## Task objective
In full and without alteration, print the records below, minus any images.

## Supplied data
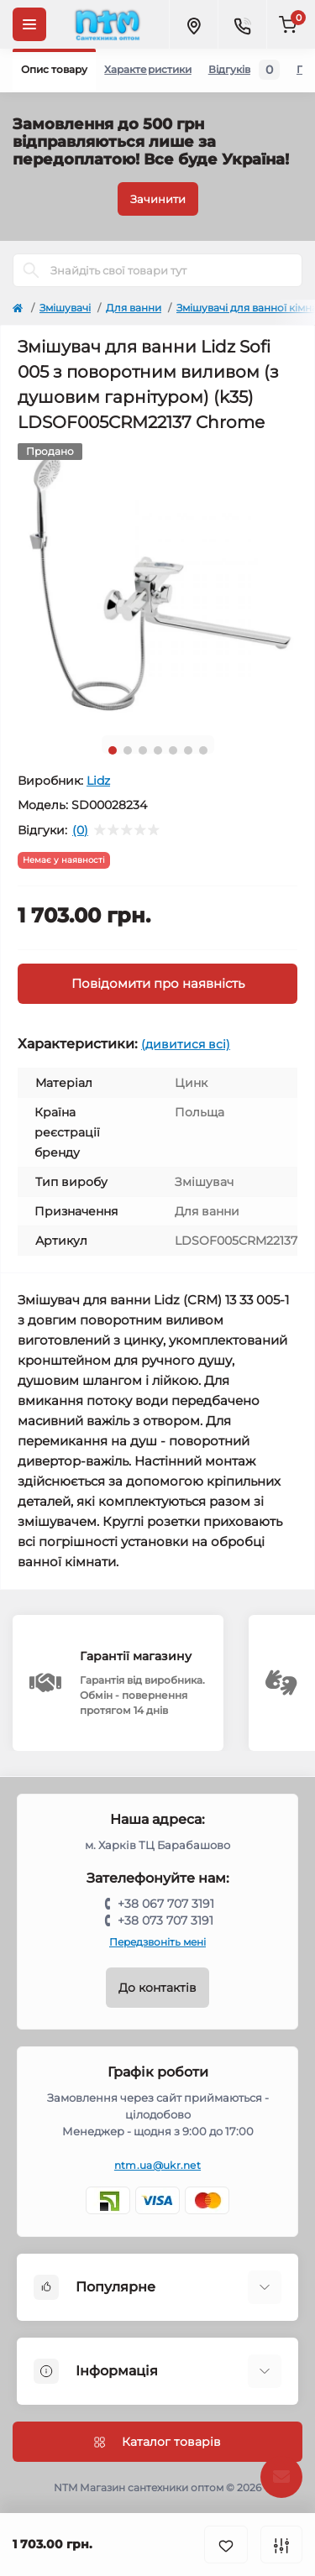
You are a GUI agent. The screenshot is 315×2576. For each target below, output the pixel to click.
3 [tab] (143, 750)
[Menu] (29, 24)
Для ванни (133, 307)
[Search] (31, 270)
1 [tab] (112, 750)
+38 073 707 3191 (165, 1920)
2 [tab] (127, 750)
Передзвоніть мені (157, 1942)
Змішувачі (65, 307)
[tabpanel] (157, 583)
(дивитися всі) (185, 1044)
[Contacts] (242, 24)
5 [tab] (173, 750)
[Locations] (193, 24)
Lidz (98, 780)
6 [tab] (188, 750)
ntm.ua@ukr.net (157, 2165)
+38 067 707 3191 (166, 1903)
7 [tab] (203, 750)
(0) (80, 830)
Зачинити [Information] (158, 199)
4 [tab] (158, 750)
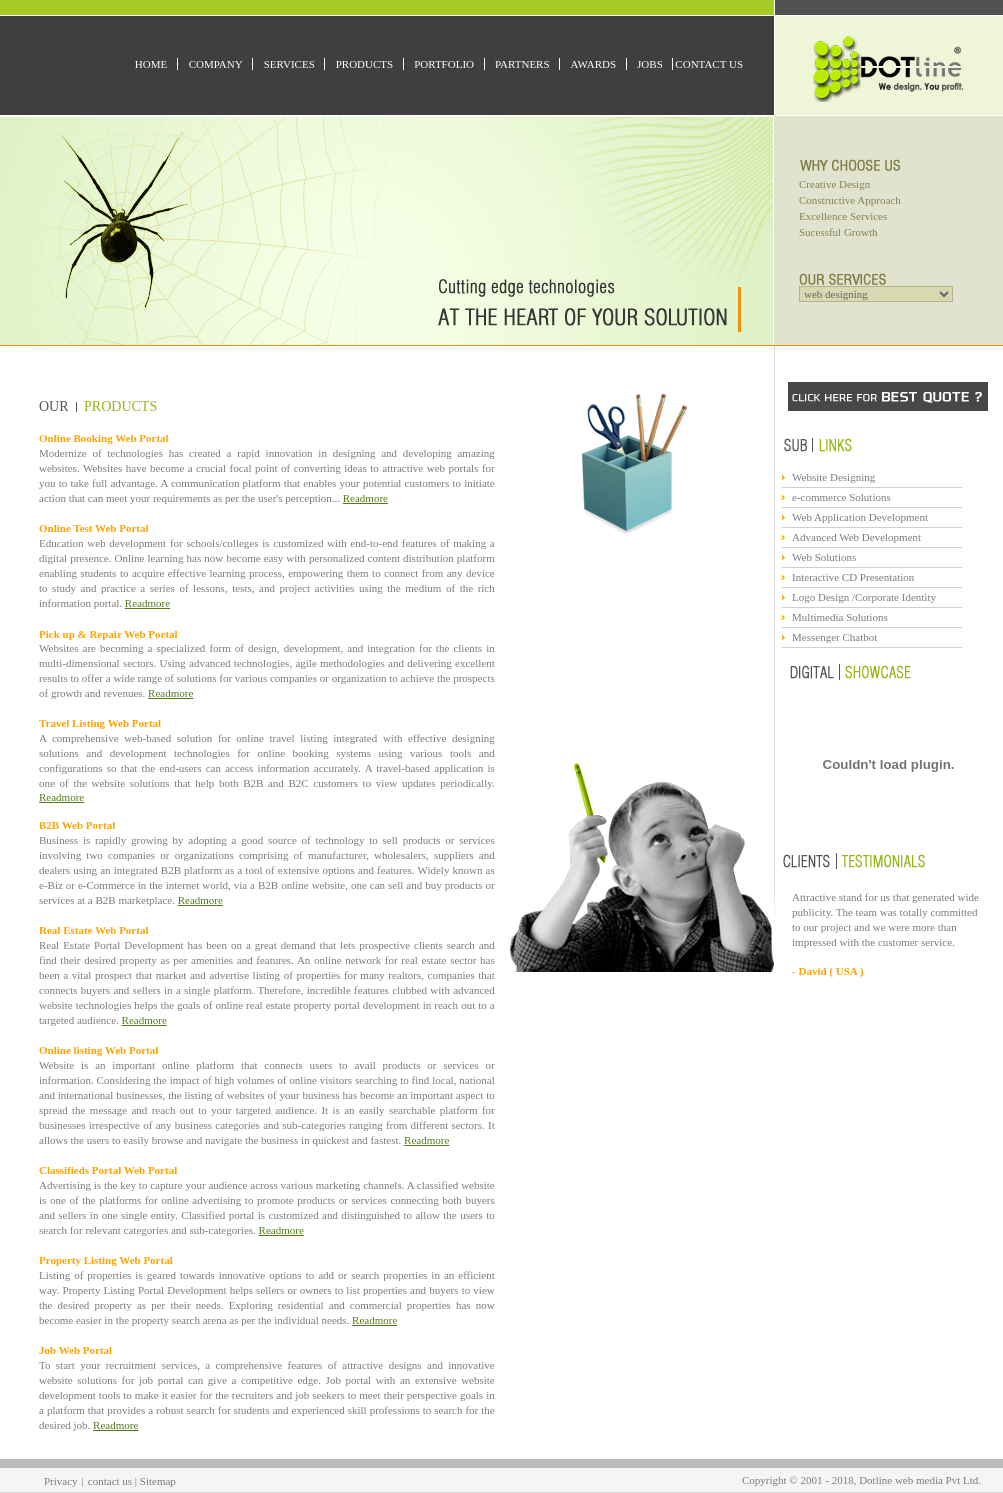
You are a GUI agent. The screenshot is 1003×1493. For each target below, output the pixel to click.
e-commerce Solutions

## Written answer
You are a GUI agent. The screenshot is 315×2576. For each target below, output the pixel to click.
3 [tab] (143, 750)
[Menu] (29, 24)
Для ванни (133, 307)
[Search] (31, 270)
1 [tab] (112, 750)
+38 073 707 3191 (165, 1920)
2 [tab] (127, 750)
Передзвоніть мені (157, 1942)
Змішувачі (65, 307)
[tabpanel] (157, 583)
(дивитися всі) (185, 1044)
[Contacts] (242, 24)
5 [tab] (173, 750)
[Locations] (193, 24)
Lidz (98, 780)
6 [tab] (188, 750)
ntm.ua@ukr.net (157, 2165)
+38 067 707 3191 (166, 1903)
7 [tab] (203, 750)
(0) (80, 830)
Зачинити [Information] (158, 199)
4 [tab] (158, 750)
You are a GUI agent. The screenshot is 1003×1493. For each target below, output the pixel to click.
e-commerce Solutions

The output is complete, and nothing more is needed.